1986 Vaucluse state by-election

Electoral district of Vaucluse in the New South Wales Legislative Assembly
|  | First party | Second party |
|  |  | DEM |
| Candidate | Ray Aston | Yvonne Jayawardena |
| Party | Liberal | Democrats |
| Primary vote | 13,245 | 1,978 |
| Percentage | 72.6% | 10.8% |
| Swing | +0.2 | +6.8 |
| MP before election Rosemary Foot Liberal | Elected MP Ray Aston Liberal |

= 1986 Vaucluse state by-election =

A by-election for the seat of Vaucluse in the New South Wales Legislative Assembly was held on 31 May 1986. The by-election was triggered by the resignation of Liberal MP and deputy leader Rosemary Foot.

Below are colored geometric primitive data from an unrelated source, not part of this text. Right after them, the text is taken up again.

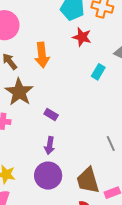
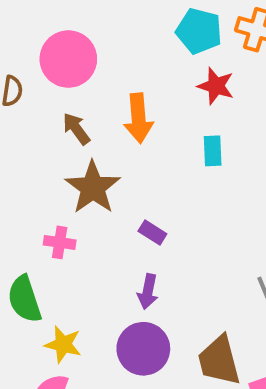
cyan rectangle: (98, 72) -> (213, 151), moved, turned -35

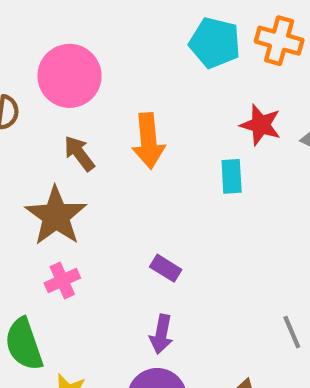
red star: (216, 86) -> (261, 125), moved
brown star: (93, 188) -> (56, 216), moved
pink cross: (60, 242) -> (62, 281), turned -32

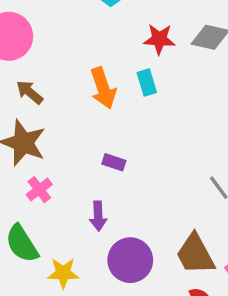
orange arrow: (149, 141) -> (103, 88), moved
purple arrow: (161, 334) -> (98, 216), moved

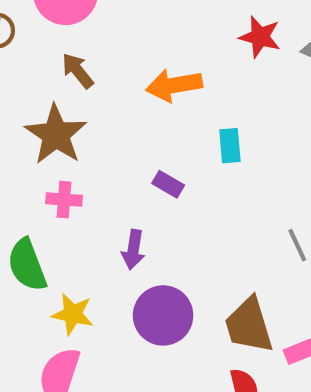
cyan rectangle: (147, 82) -> (230, 146), moved
orange arrow: (103, 88) -> (174, 85), turned 87
pink cross: (39, 190) -> (64, 200), turned 30

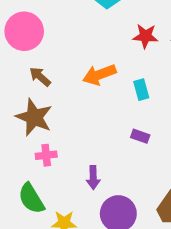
cyan rectangle: (230, 146) -> (141, 90), moved
purple rectangle: (168, 184) -> (140, 136), moved

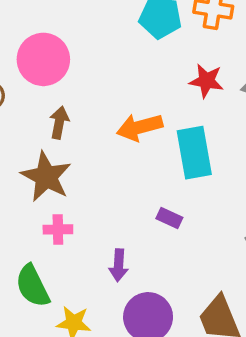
brown arrow: (40, 77) -> (59, 123), turned 55
cyan rectangle: (141, 90) -> (194, 153), size x1.8
purple rectangle: (140, 136) -> (169, 218), moved

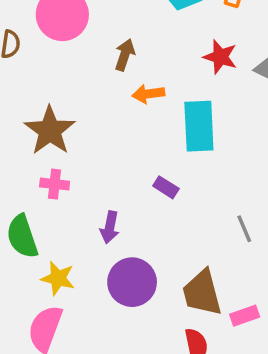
brown arrow: (59, 123) -> (125, 55), moved
orange arrow: (140, 127) -> (148, 94), size x0.7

The by-election for the seats of Pittwater was held on the same day.

==Dates==

| Date | Event |
|---|---|
| 13 February 1986 | Resignation of Rosemary Foot. |
| 2 May 1986 | Writ of election issued by the Speaker of the Legislative Assembly. |
| 8 May 1986 | Day of nominations |
| 31 May 2016 | Polling day |
| 20 June 1986 | Return of writ |

==Results==

1986 Vaucluse by-election Saturday 31 May
| Party |  | Candidate | Votes | % | ±% |
|---|---|---|---|---|---|
|  | Liberal | Ray Aston | 13,245 | 72.6 | +0.2 |
|  | Democrats | Yvonne Jayawardena | 1,978 | 10.8 | +6.8 |
|  | Call to Australia | Elaine Nile | 1,173 | 6.4 |  |
|  | Nuclear Free Australia | Gillian Fisher | 931 | 5.1 |  |
|  | Nuclear Disarmament | Robert Wood | 732 | 4.0 |  |
|  | Uninflated Movement | Nadar Ponnuswamy | 99 | 0.5 |  |
|  | Small Business and Enterprise Party | Stanley Fitzroy-Mendis | 81 | 0.4 |  |
| Total formal votes |  |  | 18,239 | 96.3 | −0.8 |
| Informal votes |  |  | 711 | 3.8 | +0.8 |
| Turnout |  |  | 18,950 | 61.1 | −27.6 |
|  | Liberal hold |  |  |  |  |

Liberal member Rosemary Foot resigned.